I expect that the Flint disaster will continue to be in the news for quite some time. As you read the stories, think beyond the specifics of that particular situation. Use it as a "There but for the grace of God go I." Use it as a reminder that many disasters result from the confluence of many festering small problems that mutually reinforced each other and cascaded out of control. The RMS Titanic disaster is often treated as simply a matter of hubris--treating "unsinkable" as meaning "invulnerable"--but if you look at the slew of reforms that follow, what you see are "Could have, should have" measures.

----Footnotes----

1. Space Shuttle Challenger Disaster was recently in the news because of its 30-year anniversary (January 28).
Space Shuttle Columbia Disaster, 2003.

2. One elaboration of this analysis was presented in an opinion piece re-published in the Wall Street Journal (tiered subscription) of 2012-04-13 entitled The Real Reason for the Tragedy of the Titanic.
Note: The name of the author "Chris Berg" made me suspicious (close to "iceberg").

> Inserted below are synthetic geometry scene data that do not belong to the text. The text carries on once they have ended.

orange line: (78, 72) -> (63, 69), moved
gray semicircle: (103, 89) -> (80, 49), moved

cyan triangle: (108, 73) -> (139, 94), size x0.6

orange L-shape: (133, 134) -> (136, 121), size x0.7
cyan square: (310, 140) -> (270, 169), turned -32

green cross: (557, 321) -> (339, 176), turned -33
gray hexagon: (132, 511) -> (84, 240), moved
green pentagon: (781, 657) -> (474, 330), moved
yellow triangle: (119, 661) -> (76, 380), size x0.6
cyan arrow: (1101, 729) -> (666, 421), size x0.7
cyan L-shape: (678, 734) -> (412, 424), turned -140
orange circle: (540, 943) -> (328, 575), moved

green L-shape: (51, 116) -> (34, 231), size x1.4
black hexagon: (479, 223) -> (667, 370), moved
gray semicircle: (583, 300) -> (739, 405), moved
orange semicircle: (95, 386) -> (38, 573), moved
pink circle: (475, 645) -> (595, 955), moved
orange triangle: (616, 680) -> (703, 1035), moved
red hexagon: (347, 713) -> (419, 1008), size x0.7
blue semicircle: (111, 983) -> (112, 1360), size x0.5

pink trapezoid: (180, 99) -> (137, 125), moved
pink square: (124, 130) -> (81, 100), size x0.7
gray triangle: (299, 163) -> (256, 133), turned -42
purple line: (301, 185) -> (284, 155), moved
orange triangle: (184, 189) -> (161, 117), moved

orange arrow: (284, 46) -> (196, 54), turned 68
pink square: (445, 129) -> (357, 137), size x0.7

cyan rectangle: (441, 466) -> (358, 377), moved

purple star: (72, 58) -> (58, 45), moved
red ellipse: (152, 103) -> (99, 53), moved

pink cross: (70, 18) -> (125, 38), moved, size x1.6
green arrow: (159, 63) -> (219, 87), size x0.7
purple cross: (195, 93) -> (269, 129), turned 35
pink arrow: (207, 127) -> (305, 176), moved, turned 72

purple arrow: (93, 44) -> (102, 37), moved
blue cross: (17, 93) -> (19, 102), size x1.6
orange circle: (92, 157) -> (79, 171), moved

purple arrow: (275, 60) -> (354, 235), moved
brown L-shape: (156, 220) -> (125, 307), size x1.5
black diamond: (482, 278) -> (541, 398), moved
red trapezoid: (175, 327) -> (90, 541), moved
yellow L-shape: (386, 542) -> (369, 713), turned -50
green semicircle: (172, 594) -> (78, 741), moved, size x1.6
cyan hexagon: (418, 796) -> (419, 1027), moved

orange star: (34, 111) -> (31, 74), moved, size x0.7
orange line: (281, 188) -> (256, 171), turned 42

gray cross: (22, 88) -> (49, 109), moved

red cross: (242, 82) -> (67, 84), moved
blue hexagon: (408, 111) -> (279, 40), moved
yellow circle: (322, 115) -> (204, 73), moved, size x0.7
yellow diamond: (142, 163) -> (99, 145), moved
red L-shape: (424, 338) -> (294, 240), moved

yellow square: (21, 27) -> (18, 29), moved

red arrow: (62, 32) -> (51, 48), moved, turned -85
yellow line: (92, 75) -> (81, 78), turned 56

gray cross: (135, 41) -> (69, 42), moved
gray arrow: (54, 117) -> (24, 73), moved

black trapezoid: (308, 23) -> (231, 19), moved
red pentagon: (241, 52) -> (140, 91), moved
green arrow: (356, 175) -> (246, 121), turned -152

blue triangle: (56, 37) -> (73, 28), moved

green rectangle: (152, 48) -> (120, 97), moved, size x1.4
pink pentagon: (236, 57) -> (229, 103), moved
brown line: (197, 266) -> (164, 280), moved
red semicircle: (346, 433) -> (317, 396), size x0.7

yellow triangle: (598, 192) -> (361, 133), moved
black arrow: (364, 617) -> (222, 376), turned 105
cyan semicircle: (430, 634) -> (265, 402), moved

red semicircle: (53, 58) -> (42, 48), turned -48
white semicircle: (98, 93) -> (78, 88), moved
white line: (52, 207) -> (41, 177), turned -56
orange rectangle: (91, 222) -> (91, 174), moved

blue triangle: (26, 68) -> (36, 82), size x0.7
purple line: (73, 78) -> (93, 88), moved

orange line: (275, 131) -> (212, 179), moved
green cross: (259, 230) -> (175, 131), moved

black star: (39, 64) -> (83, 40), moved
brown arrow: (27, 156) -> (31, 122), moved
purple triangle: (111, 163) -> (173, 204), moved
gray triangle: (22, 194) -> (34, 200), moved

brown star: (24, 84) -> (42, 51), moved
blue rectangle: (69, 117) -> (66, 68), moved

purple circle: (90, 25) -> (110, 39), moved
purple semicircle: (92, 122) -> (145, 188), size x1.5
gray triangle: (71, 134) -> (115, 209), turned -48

Although I couldn't find the article on the website of the supposed original publisher (Australian Broadcasting Corp), there are other articles there by an author of that name.

3. Examples: Fracking polluting the drinking water supply to the extent that one could set what was coming out of the tap on fire (subject of the documentary Gasland). Or the events in Hinkley CA that made Erin Brockovich famous (and subject of a Julia Roberts movie).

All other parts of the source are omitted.